(Stored data)
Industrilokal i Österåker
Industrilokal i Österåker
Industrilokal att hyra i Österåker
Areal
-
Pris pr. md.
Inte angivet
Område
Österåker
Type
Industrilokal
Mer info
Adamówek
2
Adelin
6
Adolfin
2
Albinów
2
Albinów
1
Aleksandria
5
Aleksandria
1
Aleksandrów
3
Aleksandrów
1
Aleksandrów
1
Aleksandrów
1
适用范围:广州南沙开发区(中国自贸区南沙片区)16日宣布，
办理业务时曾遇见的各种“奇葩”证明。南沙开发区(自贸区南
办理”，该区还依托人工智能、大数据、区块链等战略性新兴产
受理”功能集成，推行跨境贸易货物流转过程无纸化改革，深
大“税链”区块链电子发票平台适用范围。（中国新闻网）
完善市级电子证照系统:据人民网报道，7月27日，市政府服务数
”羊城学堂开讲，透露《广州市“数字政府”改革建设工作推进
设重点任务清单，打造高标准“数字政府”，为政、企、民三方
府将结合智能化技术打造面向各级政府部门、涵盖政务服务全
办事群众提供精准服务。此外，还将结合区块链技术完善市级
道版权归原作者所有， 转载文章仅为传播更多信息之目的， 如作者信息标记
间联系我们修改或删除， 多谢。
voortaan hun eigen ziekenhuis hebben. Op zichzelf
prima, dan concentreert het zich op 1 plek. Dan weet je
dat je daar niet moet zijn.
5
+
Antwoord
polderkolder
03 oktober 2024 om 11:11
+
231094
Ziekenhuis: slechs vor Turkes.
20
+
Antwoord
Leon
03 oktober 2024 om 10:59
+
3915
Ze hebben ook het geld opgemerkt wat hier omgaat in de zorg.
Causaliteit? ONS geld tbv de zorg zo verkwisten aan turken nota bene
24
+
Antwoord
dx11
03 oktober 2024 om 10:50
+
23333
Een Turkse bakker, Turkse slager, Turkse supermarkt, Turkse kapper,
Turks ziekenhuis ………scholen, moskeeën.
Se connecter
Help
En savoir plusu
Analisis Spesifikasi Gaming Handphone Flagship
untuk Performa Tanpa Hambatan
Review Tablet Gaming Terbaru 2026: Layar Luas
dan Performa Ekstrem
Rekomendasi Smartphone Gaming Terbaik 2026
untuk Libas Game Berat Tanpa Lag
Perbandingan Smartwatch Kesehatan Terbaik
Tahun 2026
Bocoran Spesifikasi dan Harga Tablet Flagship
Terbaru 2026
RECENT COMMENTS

Exercise: Which lines of the entries above contain the word "数字政府"? Copy each of them.

Reply:
”羊城学堂开讲，透露《广州市“数字政府”改革建设工作推进
设重点任务清单，打造高标准“数字政府”，为政、企、民三方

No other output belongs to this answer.